After Best fielded some tough questions from town officials, the Severance board voted unanimously to update the language and legalize snowballs. "The law was created many years ago. Today's kids need a reason to play outside".
"I think it's an outdated law", Best said. He then presented his case to the town council at their regular meeting.
"It included a slideshow with facts he had researched and letters from his third-grade classmates", Brooke Best told HuffPost on Tuesday. When board members asked Dane during a meeting in November who he wants to hit, he pointed directly at his little brother. 10-5-80, that said, "It is unlawful for any person to throw or shoot any stone or any other missile upon or at any person, animal, building, tree or other public or private property; or at or against any vehicle or equipment design for the transportation of persons or property".
Best worked with Mayor Don McLeod and his parents to figure out what steps needed to be taken in order to exempt snowballs from the ordinance.
He learned about the century-old law while on a field trip with his school to town hall and was completely shocked.
'So, what ends up happening is (town leaders) always encourage the kids with, "You have the power you can change the law".
Brooke Best told HuffPost her son initially asked her to lead the charge to have the law changed.

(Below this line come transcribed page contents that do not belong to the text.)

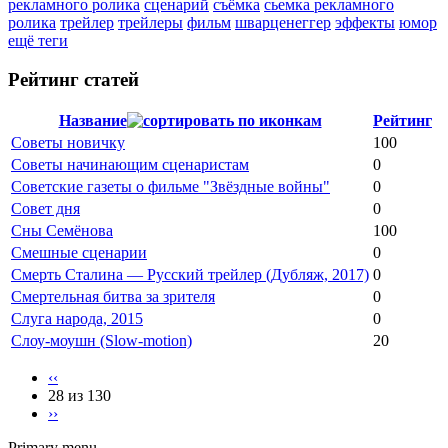
рекламного ролика
сценарий
съёмка
сьемка рекламного
ролика
трейлер
трейлеры
фильм
шварценеггер
эффекты
юмор
ещё теги
Рейтинг статей
Название
Рейтинг
Советы новичку
100
Советы начинающим сценаристам
0
Советские газеты о фильме "Звёздные войны"
0
Совет дня
0
Сны Семёнова
100
Смешные сценарии
0
Смерть Сталина — Русский трейлер (Дубляж, 2017)
0
Смертельная битва за зрителя
0
Слуга народа, 2015
0
Слоу-моушн (Slow-motion)
20
‹‹
28 из 130
››
Primary menu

"You can make any change and it doesn't require an age". "At first, I didn't know if he could, but figured if nothing else, it would be a good learning experience".
"It was insane", Best said.
That is, until Dane came along.
The boy got to have his first legal snowball fight immediately following the meeting. "He was pretty excited".
After winning his argument, Dane was given the town's first legal snowball to throw in celebration.
Dane and his family have researched other Severance ordinances, including one that defines pets only as cats and dogs.
"He did a brief little introduction about who he was and why he was there, then he went through his PowerPoint presentation and presented evidence to the board", he said. "He'll say, 'Well, it is an illegal pet, mom".